In those two words he articulated his inclusive, magnanimous, encompassing vision of a society free of racism.
This is a vision of a nation with no hyphenated Americans. Of “We’re all just Americans here”. Some of us were born here, some of us came from elsewhere, some of us are descended from refugees from injustices in Europe and other continents. Some of us are descended from people who were brought here against their will. All of us are glad to be here. (Even the ones who grumble a lot: rare is the Castro apologist, for example, who packs up and moves to Cuba.)
This is a vision where race is just one of myriad differences between people, of no more political or social significance than how tall you are or what color your hair is.
It is a vision where, when cultural differences attach to race, they are not of a different order than all the other cultural differences we have, including between members of the same “race”.
It is a vision where, in fact, we would regularly use distancing quotes around the word “race”, indicating its relative uselessness as a category.
How far have we traveled toward this vision since the Civil Rights legislation of forty years ago? Well, not very far at all.
The Civil Rights legislation of 1964 was passed by an entirely white Congress at a time when there were few black voters. (Aside: more Republicans than Democrats voted for it.) What on earth impelled them to pass this legislation? Was it political suicide?
They passed this legislation because they knew it was the right thing to do. It was not political suicide because as a society we recognized the injustice of Jim Crow and were appalled at its blatant discordance with our founding ideals. They passed it out of a vision like Ronald Reagan’s.
What happened to this vision? Affirmative action happened.
In a society where bright young black people were automatically encouraged to go into the trades rather than pursue higher education or a profession, affirmative action was intended to jumpstart new aspirations in blacks and new ways of thinking in whites. In this it succeeded quite quickly, but it was soon perverted into a racial spoils entitlement program.
It was hijacked by people who stood to gain by keeping race the defining attribute of individuals. It was hijacked by people who stood to gain by keeping black people down, ignorant and easy to lead. It was hijacked by people who succeeded in fostering a sense of guilt in white people so that they would agree to anything in order to feel good about themselves.

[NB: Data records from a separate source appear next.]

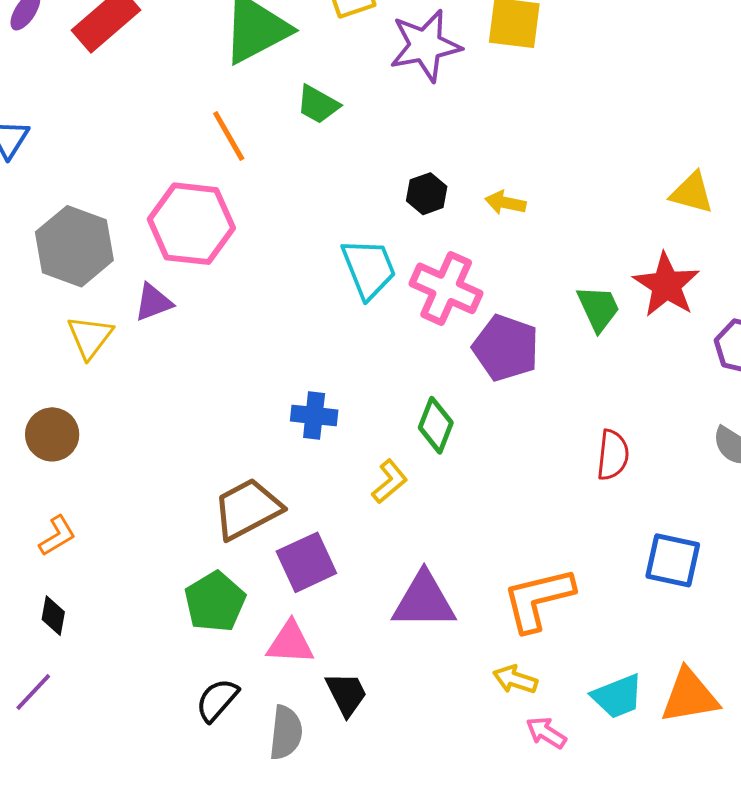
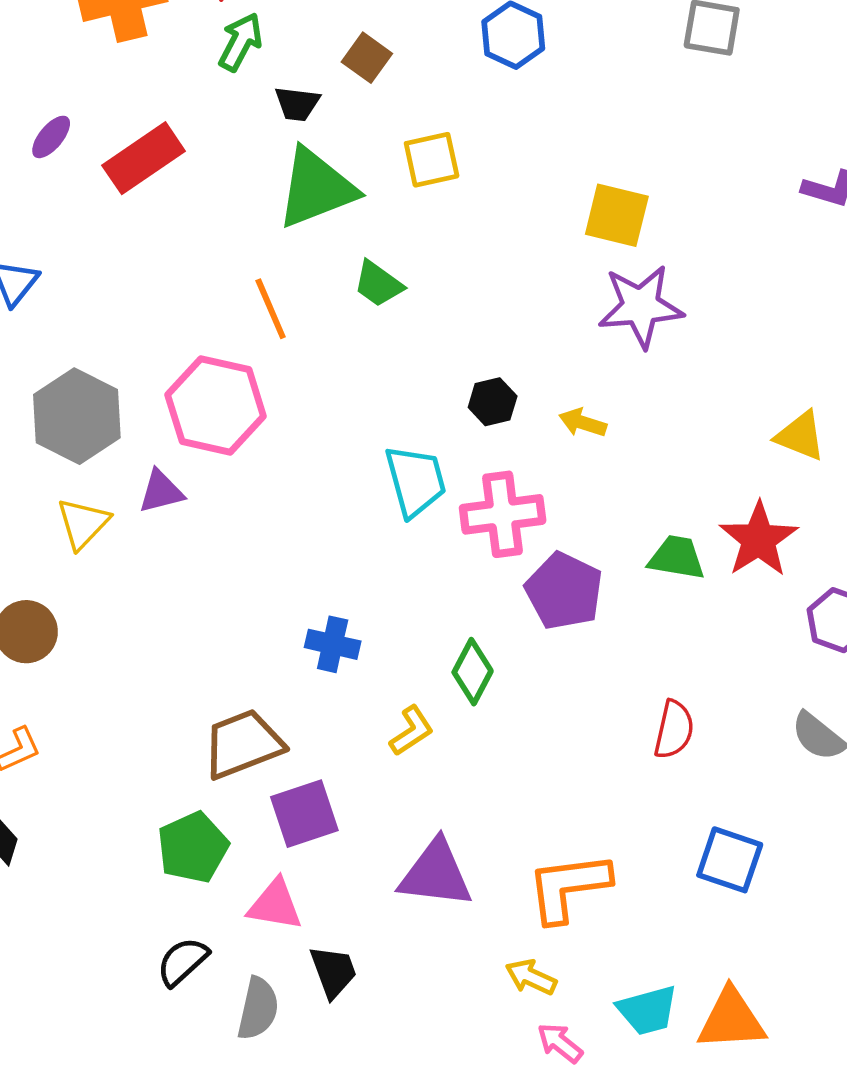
purple star: (425, 45) -> (641, 306), moved
pink cross: (446, 288) -> (503, 514), turned -38
green trapezoid: (598, 308) -> (677, 558), turned -62

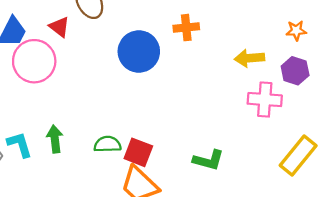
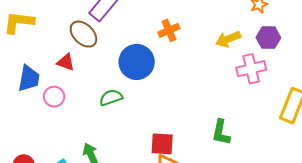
pink circle: (34, 61) -> (54, 97), size x0.6
green semicircle: (107, 144) -> (111, 98), moved
green L-shape: (208, 160) -> (221, 132), turned 104

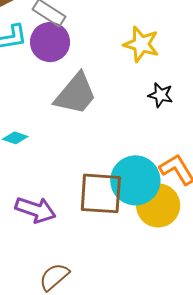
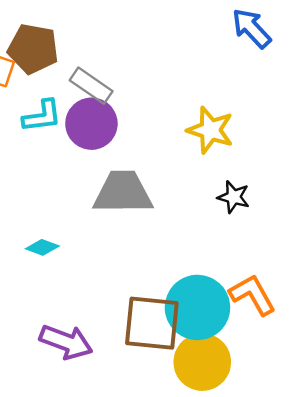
gray trapezoid: (76, 94) -> (123, 192), turned -132
yellow circle: (158, 205) -> (202, 362), moved

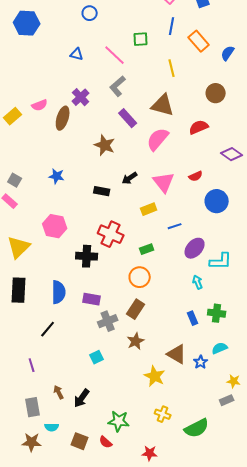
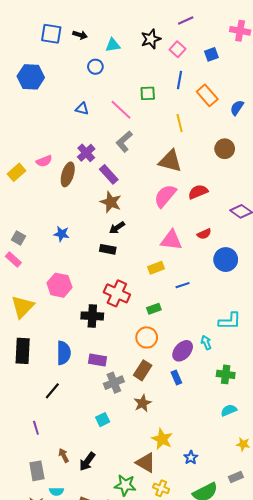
purple rectangle: (128, 118) -> (109, 174), moved
red semicircle: (199, 127) -> (198, 192), moved
black arrow: (130, 178) -> (117, 228), moved
pink triangle: (164, 182) -> (171, 240), turned -45
purple ellipse: (195, 248) -> (183, 351), moved
blue rectangle: (193, 318) -> (176, 377), moved
brown triangle: (177, 354) -> (146, 463), moved
blue star: (201, 362) -> (191, 458), moved
gray rectangle: (227, 400) -> (236, 477), moved
yellow cross: (163, 414) -> (161, 488), moved

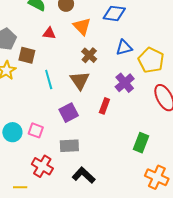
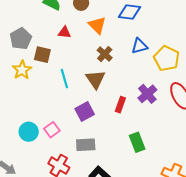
purple cross: (125, 83) -> (147, 94), moved
pink square: (36, 130) -> (52, 130), turned 35
green rectangle: (141, 143) -> (137, 142), moved, turned -42

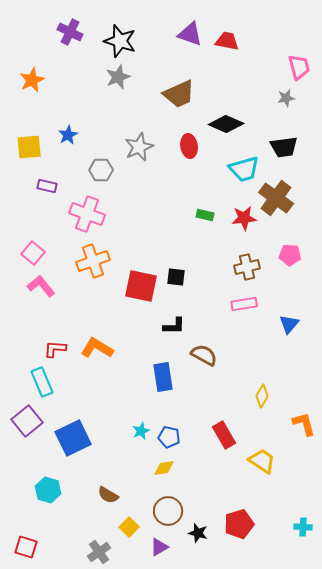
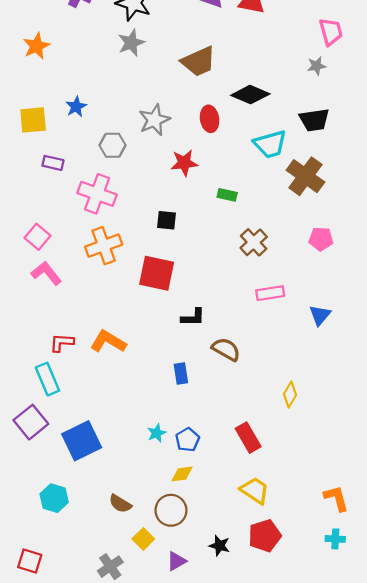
red star: (244, 218) -> (184, 163), moved
brown cross: (247, 267) -> (254, 242), moved, turned -30
black square: (176, 277) -> (167, 220), moved
blue rectangle: (163, 377) -> (181, 374), size x0.7
orange L-shape: (304, 424) -> (336, 498), moved
blue pentagon: (169, 437) -> (187, 440), turned 30
yellow trapezoid: (262, 461) -> (255, 490), moved
brown circle: (168, 511) -> (171, 510), moved

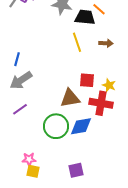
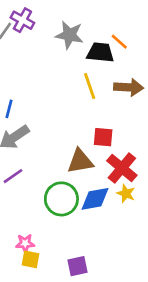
brown arrow: (106, 43) -> (129, 87), size x1.5
yellow star: (109, 85) -> (126, 194), moved
red cross: (101, 103) -> (122, 168), turned 30
purple square: (76, 170) -> (78, 266), moved

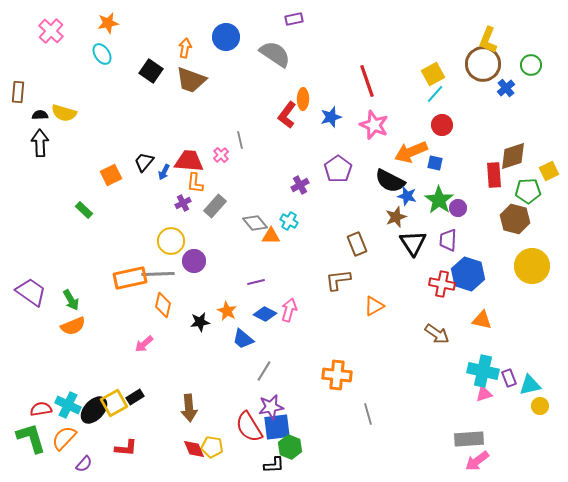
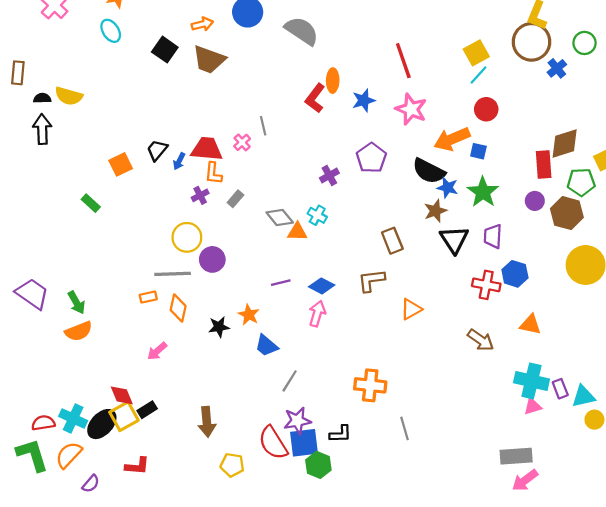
orange arrow: (185, 48) -> (202, 24), turned 66
gray rectangle: (215, 206) -> (235, 199), size x0.7
purple circle: (458, 208) -> (535, 201), moved
blue hexagon: (468, 274) -> (515, 274), size x0.7
orange rectangle: (130, 278) -> (148, 297), moved, size x0.5
blue diamond: (265, 314) -> (322, 286), moved
red diamond: (194, 449) -> (122, 395), moved
black L-shape: (274, 465) -> (340, 434), moved

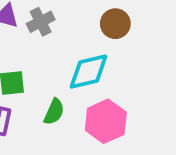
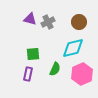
brown circle: (115, 24) -> (79, 22), moved

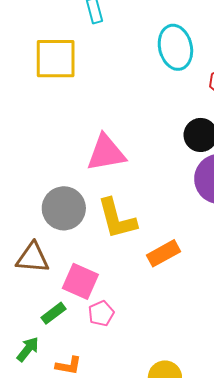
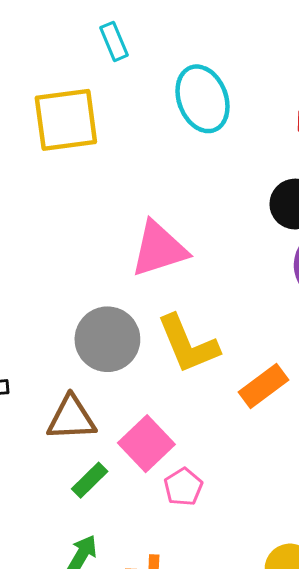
cyan ellipse: (175, 47) -> (202, 99), moved
pink square: (80, 281) -> (146, 444), turned 30
green rectangle: (53, 313) -> (90, 480), moved

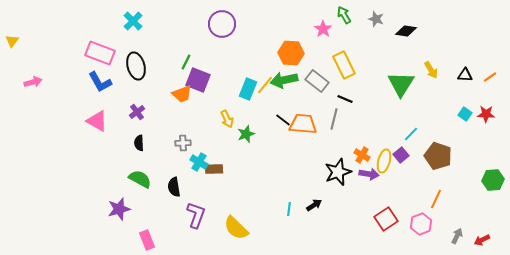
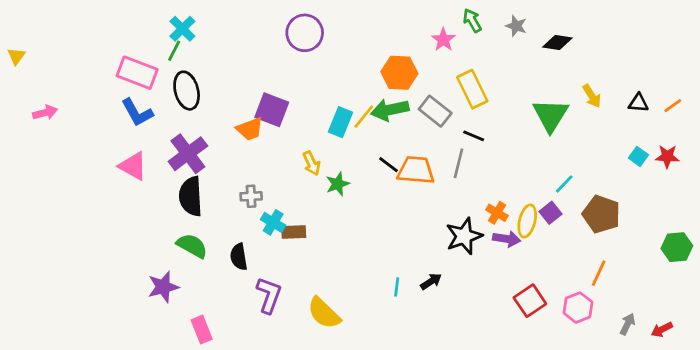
green line: (186, 62) -> (174, 51), moved
purple cross: (137, 112) -> (188, 154), size x1.8
black semicircle: (139, 143) -> (191, 196), size x1.8

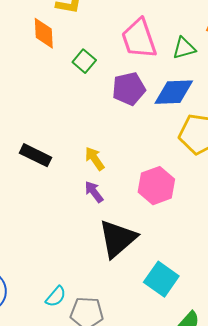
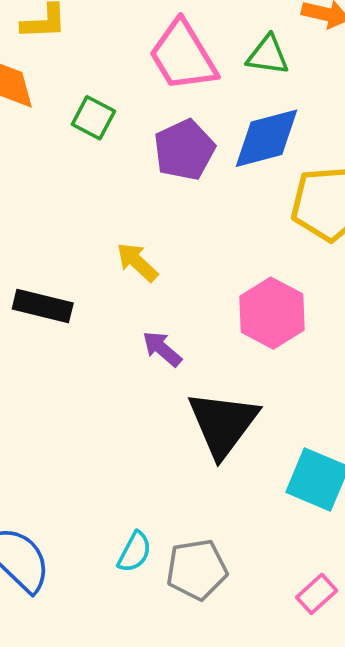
green triangle: (184, 48) -> (268, 55), turned 35
yellow arrow: (95, 159) -> (137, 262), moved

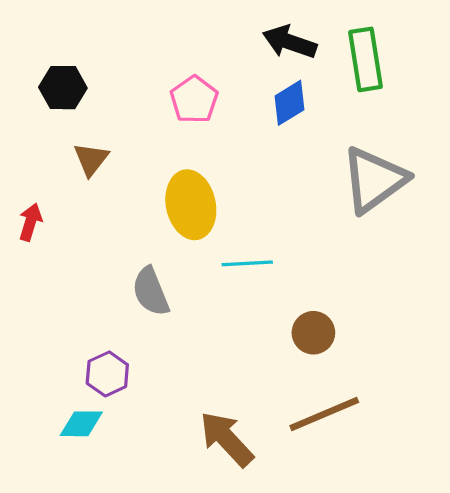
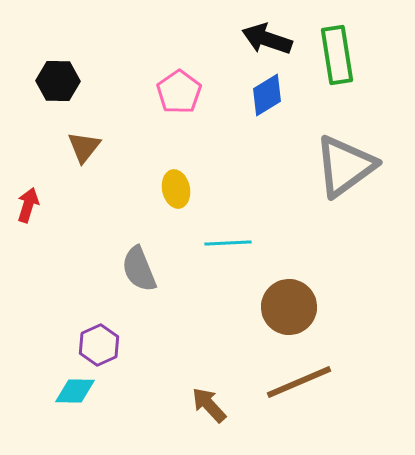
yellow ellipse: (191, 205) -> (176, 189), size x0.6
brown circle: (313, 333) -> (289, 307), size x1.4
brown arrow: (227, 439) -> (209, 405), size x0.7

The toxic results of affirmative action are well documented. Surely it has been poisonous to the thousands upon thousands of talented and gifted black people who must spend their entire professional lives proving over and over that they deserve the success they have earned. (Unless they are in a field that does not practice affirmative action. Such as sports, where only one thing counts. Nobody whispers that Michael Jordan only got where he got because of affirmative action.)
It has also kept millions of its intended beneficiaries from reaching their potential by telling them they can’t and needn’t achieve on their own, so why would they try?
Its underlying assumption of the inferiority of the favored groups works to foster rather than eliminate negative racial stereotypes among the majority population.
And it has been poisonous to race relations. Like a potent medicine for a dreadful disease, it may have been necessary to stop the disease but its side effects will kill the patient it we don’t stop administering it. It is way past time.